Che ciò si possa fare anche usando frasi certamente aspre perché è fuori dubbio che a ciascun condomino spetta il diritto di controllare i comportamenti dell’amministratore e di denunciare eventuali riscontrate irregolarità.  
Non si può, pertanto che condividere l’impostazione del Tribunale il quale peraltro , ha chiarito che non vi era una aggressione alla sfera morale della persona dell’A., ma una censura soltanto delle attività svolte come amministratore.
Ciò che non si comprende è la decisione in ordine alla diffamazione consistita nella distribuzione della lettera ai vari condomini.  
Anche il delitto di diffamazione è infatti, scriminato quando sia espressione del legittimo esercizio del diritto di critica e, quindi , le considerazioni svolte a proposito del delitto di ingiuria si sarebbero dovute ritenere valide anche per il delitto di diffamazione.
Del resto in mancanza di convocazione di rituali assemblee il condomino, per rendere edotti gli altri condomini di eventuali irregolarità e della iniziativa intrapresa di contestare la condotta dell’amministratore con attribuzione di specifici comportamenti non può fare altro che inviare agli altri condomini una missiva in modo che anche essi attivino i loro poteri di controllo.

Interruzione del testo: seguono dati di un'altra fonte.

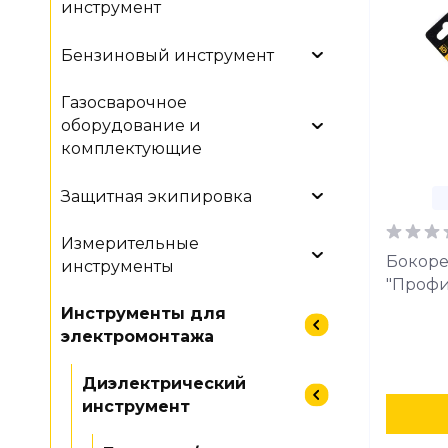
инструмент
Бензиновый инструмент
Газосварочное
оборудование и
комплектующие
Защитная экипировка
Измерительные
Бокоре
инструменты
"Профи
Инструменты для
электромонтажа
Диэлектрический
инструмент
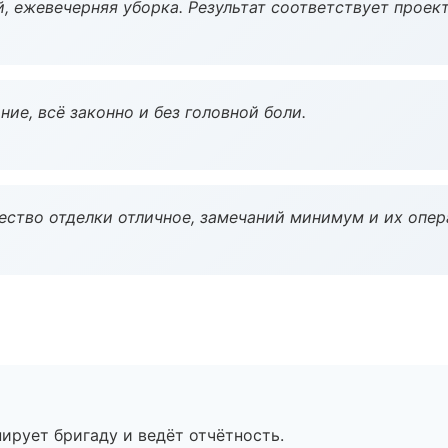
, ежевечерняя уборка. Результат соответствует проект
ие, всё законно и без головной боли.
чество отделки отличное, замечаний минимум и их опер
ирует бригаду и ведёт отчётность.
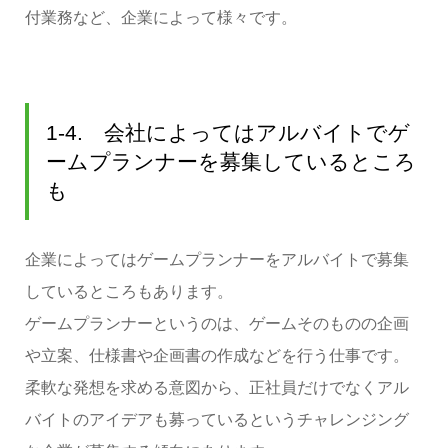
付業務など、企業によって様々です。
1-4. 会社によってはアルバイトでゲ
ームプランナーを募集しているところ
も
企業によってはゲームプランナーをアルバイトで募集
しているところもあります。
ゲームプランナーというのは、ゲームそのものの企画
や立案、仕様書や企画書の作成などを行う仕事です。
柔軟な発想を求める意図から、正社員だけでなくアル
バイトのアイデアも募っているというチャレンジング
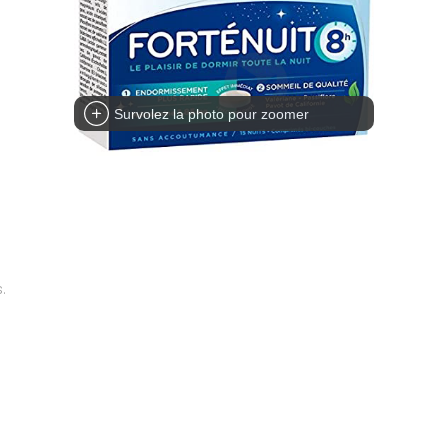
Survolez la photo pour zoomer
.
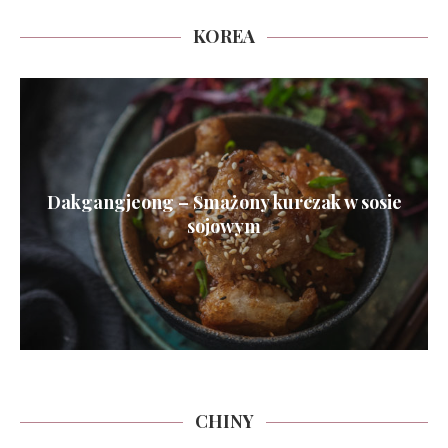
KOREA
Dakgangjeong – Smażony kurczak w sosie
sojowym
CHINY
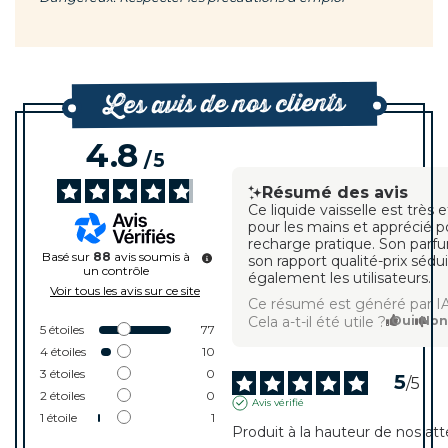
Les avis de nos clients
4.8
/
5
Résumé des avis
Ce liquide vaisselle est très 
pour les mains et apprécié 
recharge pratique. Son parf
Basé sur
88
avis soumis à
son rapport qualité-prix sédu
un contrôle
également les utilisateurs.
Voir tous les avis sur ce site
Ce résumé est généré par I
Cela a-t-il été utile ?
Oui
No
5
étoiles
77
4
étoiles
10
3
étoiles
0
5
/
5
2
étoiles
0
Avis vérifié
1
étoile
1
Produit à la hauteur de nos att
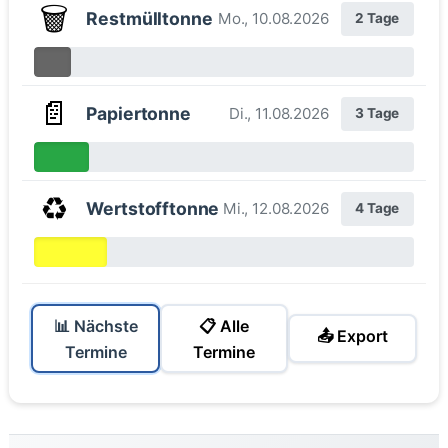
🗑️
Restmülltonne
Mo., 10.08.2026
2 Tage
📄
Papiertonne
Di., 11.08.2026
3 Tage
♻️
Wertstofftonne
Mi., 12.08.2026
4 Tage
📊 Nächste
📋 Alle
📤 Export
Termine
Termine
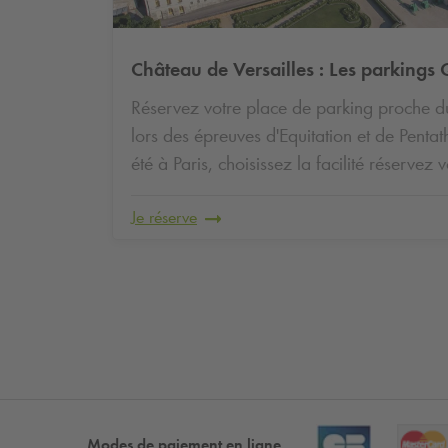
Château de Versailles : Les parkings
Réservez votre place de parking proche d
lors des épreuves d'Equitation et de Penta
été à Paris, choisissez la facilité réservez
Je réserve
Modes de paiement en ligne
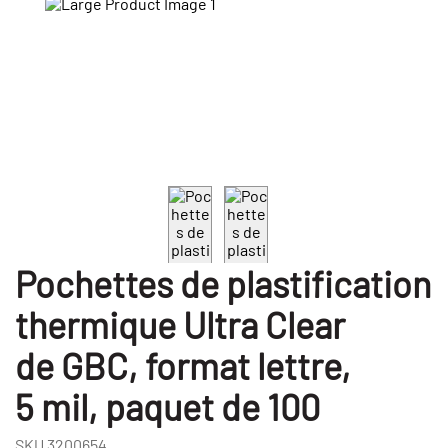
Pochettes de plastification
thermique Ultra Clear
de GBC, format lettre,
5 mil, paquet de 100
SKU
3200654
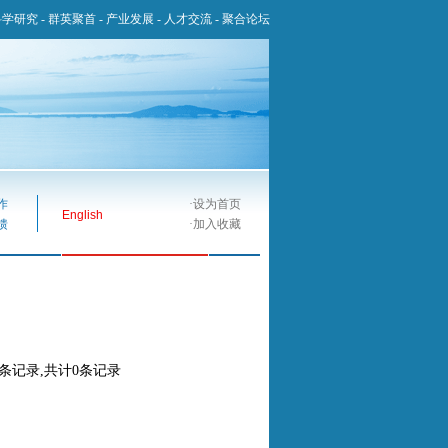
科学研究
-
群英聚首
-
产业发展
-
人才交流
-
聚合论坛
作
·
设为首页
English
馈
·
加入收藏
0条记录,共计0条记录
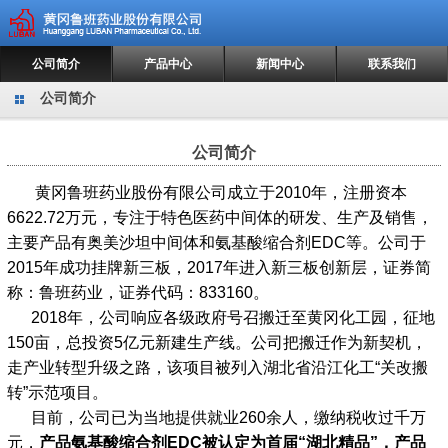
公司简介
产品中心
新闻中心
联系我们
公司简介
公司简介
黄冈鲁班药业股份有限公司成立于2010年，注册资本
6622.72万元，专注于特色医药中间体的研发、生产及销售，
主要产品有奥美沙坦中间体和氨基酸缩合剂EDC等。公司于
2015年成功挂牌新三板，2017年进入新三板创新层，证券简
称：鲁班药业，证券代码：833160。
2018年，公司响应各级政府号召搬迁至黄冈化工园，征地
150亩，总投资5亿元新建生产线。公司把搬迁作为新契机，
走产业转型升级之路，该项目被列入湖北省沿江化工“关改搬
转”示范项目。
目前，公司已为当地提供就业260余人，缴纳税收过千万
元，
产品氨基酸缩合剂
EDC被认定为首届“湖北精品”，
产品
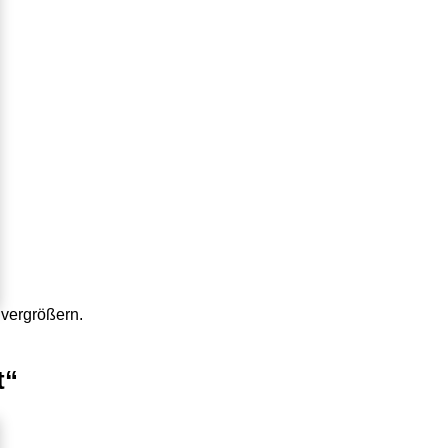
vergrößern.
t“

Anche in ordine al delitto di diffamazione si sarebbe dovuto ritenere e in base alla disposizione dell’articolo 129 c.p.p. che il fatto non costituisce reato.  
E’ vero che l’imputato ha in primo luogo chiesto di essere assolto per non avere commesso il fatto ma va detto che il Tribunale aveva sostenuto che essendo la missiva incriminata certamente opera dello C. che la aveva spedita all’amministratore, non si poteva che ritenere che fosse stato proprio lui ad imbucare copia della missiva nella cassetta delle lettere degli altri condomini Orbene questi fatti e tali considerazioni non consentono di ritenere evidente che C. non abbia commesso il fatto contestatogli evidenza necessaria per pervenire ad una formula assolutoria più favorevole a fronte della riscontrata sussistenza di una causa di giustificazione del delitto contestato.  
Le conclusioni raggiunte rendono evidentemente superfluo l’esame degli altri motivi di impugnazione  Per le ragioni indicate la sentenza impugnata deve essere annullata senza rinvio perché il fatto non costituisce reato.  

                                                               P.Q.M.  

La Corte annulla la sentenza impugnata senza rinvio perché il fatto non costituisce reato.